START Records for processing
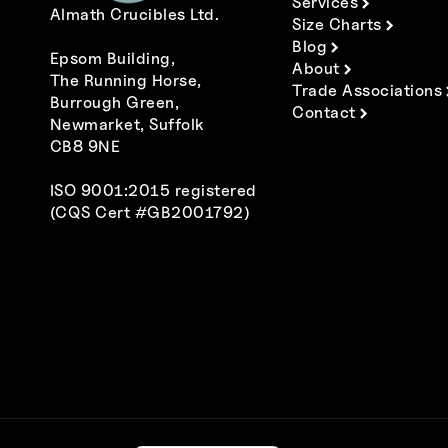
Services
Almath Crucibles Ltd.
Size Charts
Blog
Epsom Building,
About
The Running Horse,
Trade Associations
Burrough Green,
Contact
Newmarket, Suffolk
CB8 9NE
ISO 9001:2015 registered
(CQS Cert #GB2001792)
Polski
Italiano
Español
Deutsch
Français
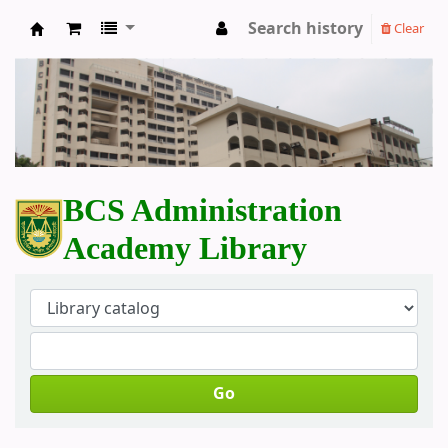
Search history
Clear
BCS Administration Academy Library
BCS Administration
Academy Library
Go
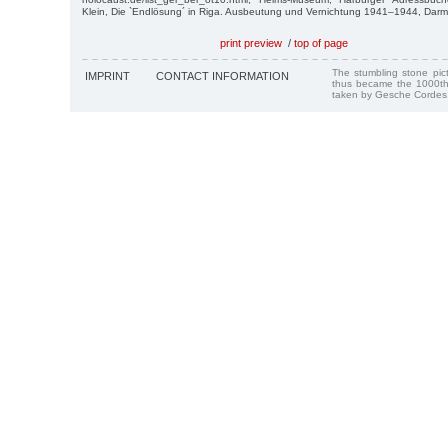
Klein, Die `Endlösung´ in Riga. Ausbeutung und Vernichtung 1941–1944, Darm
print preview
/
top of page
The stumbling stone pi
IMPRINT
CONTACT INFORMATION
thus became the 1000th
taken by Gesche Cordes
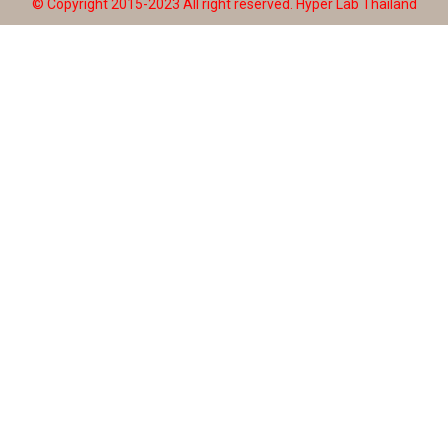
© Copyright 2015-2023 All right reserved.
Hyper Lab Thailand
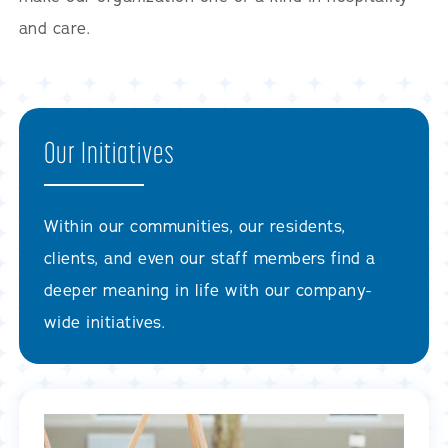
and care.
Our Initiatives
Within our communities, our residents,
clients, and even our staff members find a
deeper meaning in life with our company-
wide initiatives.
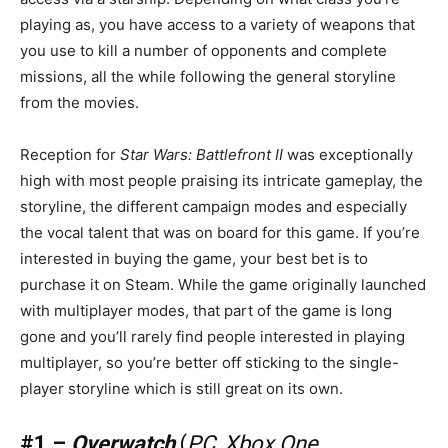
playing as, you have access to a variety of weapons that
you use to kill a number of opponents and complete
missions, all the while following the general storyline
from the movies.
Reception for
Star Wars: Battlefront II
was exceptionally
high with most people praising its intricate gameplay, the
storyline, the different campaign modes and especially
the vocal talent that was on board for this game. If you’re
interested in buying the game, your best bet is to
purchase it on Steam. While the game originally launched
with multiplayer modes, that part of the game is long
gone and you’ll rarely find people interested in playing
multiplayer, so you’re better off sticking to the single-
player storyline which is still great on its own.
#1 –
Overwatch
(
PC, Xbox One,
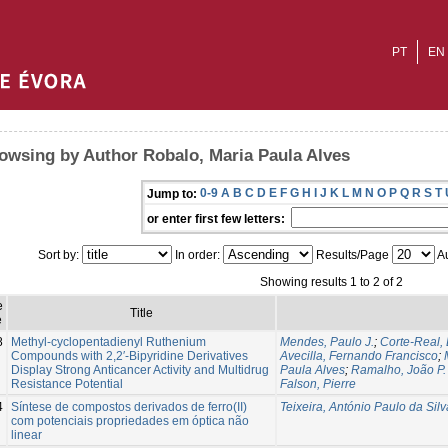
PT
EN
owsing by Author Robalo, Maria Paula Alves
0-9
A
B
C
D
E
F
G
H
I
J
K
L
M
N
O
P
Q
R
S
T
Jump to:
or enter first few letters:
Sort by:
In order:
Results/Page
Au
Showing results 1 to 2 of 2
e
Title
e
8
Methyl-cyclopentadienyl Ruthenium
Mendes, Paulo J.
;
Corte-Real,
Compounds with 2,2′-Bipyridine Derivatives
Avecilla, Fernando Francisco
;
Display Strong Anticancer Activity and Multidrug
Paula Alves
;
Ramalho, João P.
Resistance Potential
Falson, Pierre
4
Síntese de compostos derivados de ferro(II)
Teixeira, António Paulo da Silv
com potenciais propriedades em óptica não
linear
END Records for processing
START Records for processing
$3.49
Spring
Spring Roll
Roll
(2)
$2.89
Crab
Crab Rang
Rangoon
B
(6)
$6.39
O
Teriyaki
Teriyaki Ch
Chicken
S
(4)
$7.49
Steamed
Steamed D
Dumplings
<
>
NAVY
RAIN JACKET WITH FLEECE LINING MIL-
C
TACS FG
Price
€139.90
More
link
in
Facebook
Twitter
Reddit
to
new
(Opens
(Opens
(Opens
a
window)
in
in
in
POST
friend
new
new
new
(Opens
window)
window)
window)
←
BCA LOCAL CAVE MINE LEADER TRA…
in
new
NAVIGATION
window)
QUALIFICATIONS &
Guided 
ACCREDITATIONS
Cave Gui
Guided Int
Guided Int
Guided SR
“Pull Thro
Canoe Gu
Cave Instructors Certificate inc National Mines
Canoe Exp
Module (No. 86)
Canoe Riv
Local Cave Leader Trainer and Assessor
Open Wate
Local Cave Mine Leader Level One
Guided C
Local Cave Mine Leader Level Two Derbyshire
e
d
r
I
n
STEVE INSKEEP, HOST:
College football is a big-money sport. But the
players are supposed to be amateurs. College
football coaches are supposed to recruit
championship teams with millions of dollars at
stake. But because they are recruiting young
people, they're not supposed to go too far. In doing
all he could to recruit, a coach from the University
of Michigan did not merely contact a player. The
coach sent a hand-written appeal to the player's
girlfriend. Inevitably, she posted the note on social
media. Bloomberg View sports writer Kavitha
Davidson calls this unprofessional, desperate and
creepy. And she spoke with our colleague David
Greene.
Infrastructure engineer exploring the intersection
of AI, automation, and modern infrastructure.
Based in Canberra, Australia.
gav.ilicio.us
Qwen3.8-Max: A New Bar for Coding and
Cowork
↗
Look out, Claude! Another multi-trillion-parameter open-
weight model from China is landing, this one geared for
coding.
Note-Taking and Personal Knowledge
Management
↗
END Records for processing
START Records for processing
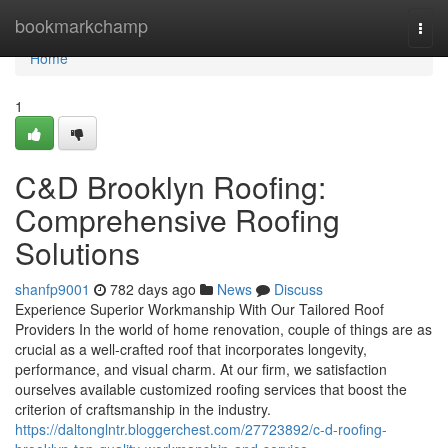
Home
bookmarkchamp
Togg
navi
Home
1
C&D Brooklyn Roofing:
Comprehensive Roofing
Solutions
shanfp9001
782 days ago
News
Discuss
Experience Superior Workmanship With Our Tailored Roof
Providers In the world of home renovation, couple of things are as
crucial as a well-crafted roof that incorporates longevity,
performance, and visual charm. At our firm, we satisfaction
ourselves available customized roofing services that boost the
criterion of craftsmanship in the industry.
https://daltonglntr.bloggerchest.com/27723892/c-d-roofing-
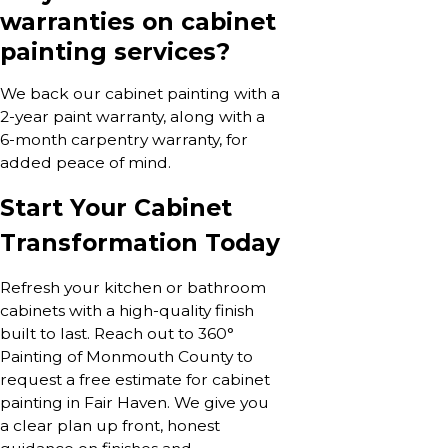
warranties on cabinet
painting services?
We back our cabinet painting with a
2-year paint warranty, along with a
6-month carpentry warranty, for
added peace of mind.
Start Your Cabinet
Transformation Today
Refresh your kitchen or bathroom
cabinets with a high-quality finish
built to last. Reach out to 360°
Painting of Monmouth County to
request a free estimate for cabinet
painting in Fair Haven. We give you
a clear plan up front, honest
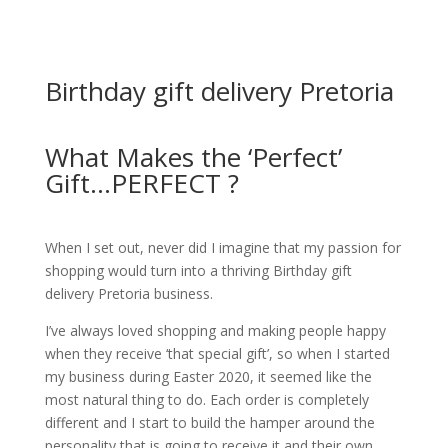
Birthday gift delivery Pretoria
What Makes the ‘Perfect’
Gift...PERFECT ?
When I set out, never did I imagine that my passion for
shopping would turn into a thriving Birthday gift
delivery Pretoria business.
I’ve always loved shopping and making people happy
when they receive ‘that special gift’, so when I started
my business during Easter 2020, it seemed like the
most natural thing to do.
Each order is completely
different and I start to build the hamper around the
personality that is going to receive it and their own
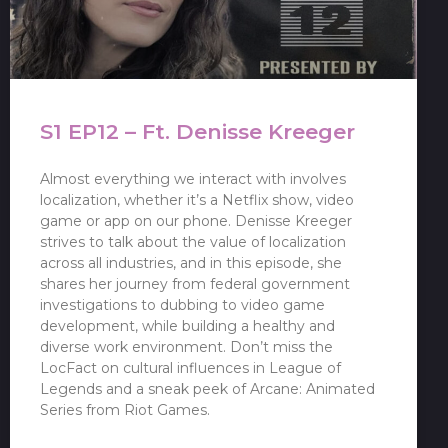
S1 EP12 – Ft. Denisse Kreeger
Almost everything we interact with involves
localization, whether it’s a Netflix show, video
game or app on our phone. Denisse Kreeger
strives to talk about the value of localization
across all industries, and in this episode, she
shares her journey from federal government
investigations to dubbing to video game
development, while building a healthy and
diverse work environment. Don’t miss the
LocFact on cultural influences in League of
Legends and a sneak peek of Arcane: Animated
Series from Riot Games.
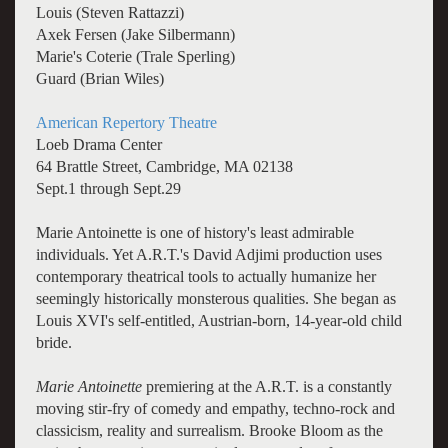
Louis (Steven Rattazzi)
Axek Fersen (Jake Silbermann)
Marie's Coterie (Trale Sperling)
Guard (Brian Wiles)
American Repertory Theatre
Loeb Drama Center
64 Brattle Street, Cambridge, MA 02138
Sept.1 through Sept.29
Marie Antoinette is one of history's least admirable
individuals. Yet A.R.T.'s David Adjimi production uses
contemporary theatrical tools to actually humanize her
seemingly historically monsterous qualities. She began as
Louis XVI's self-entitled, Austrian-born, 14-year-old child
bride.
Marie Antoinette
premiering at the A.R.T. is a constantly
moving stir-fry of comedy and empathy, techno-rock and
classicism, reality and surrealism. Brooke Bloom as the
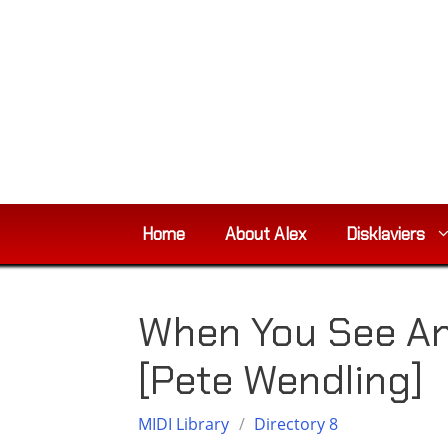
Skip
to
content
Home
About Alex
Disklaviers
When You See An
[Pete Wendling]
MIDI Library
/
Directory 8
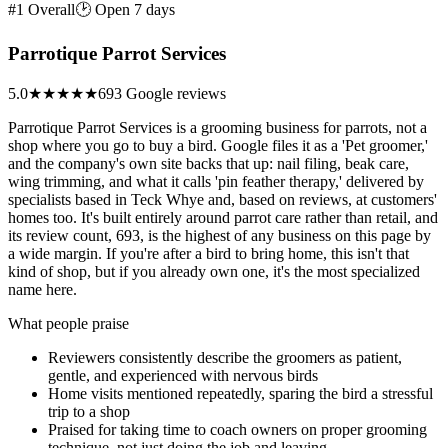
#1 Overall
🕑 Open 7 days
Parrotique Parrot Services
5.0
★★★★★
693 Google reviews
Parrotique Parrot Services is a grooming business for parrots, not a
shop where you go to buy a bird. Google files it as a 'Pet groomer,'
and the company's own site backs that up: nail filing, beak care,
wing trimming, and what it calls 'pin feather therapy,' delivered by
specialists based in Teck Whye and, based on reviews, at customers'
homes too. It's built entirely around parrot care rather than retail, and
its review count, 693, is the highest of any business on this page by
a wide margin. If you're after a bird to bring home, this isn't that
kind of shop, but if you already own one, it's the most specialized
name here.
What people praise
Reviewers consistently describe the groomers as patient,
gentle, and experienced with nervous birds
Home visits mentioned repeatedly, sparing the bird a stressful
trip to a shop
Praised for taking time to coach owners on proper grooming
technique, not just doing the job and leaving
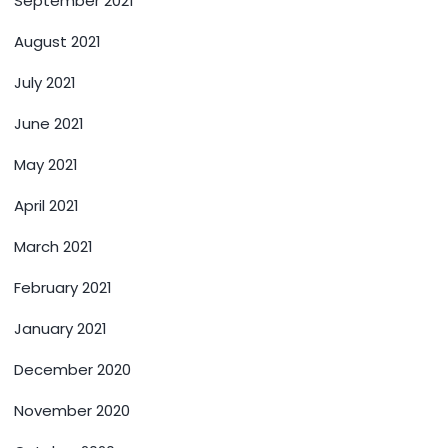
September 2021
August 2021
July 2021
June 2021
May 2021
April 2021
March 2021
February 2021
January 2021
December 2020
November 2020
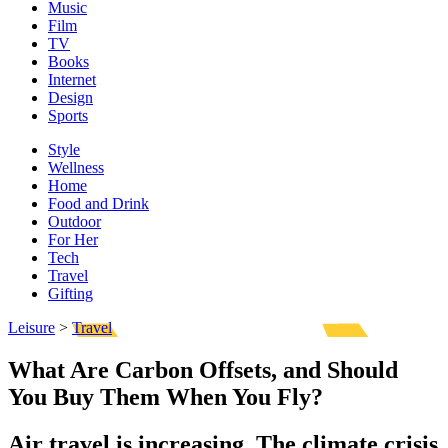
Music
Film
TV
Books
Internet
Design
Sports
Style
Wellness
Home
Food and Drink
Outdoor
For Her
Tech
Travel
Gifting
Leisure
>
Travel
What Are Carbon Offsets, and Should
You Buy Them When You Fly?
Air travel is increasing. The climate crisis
END Records for processing
For each line of the data that includes the word "Marie", return a copy of it.

Response box:
Marie's Coterie (Trale Sperling)
Marie Antoinette is one of history's least admirable
Marie Antoinette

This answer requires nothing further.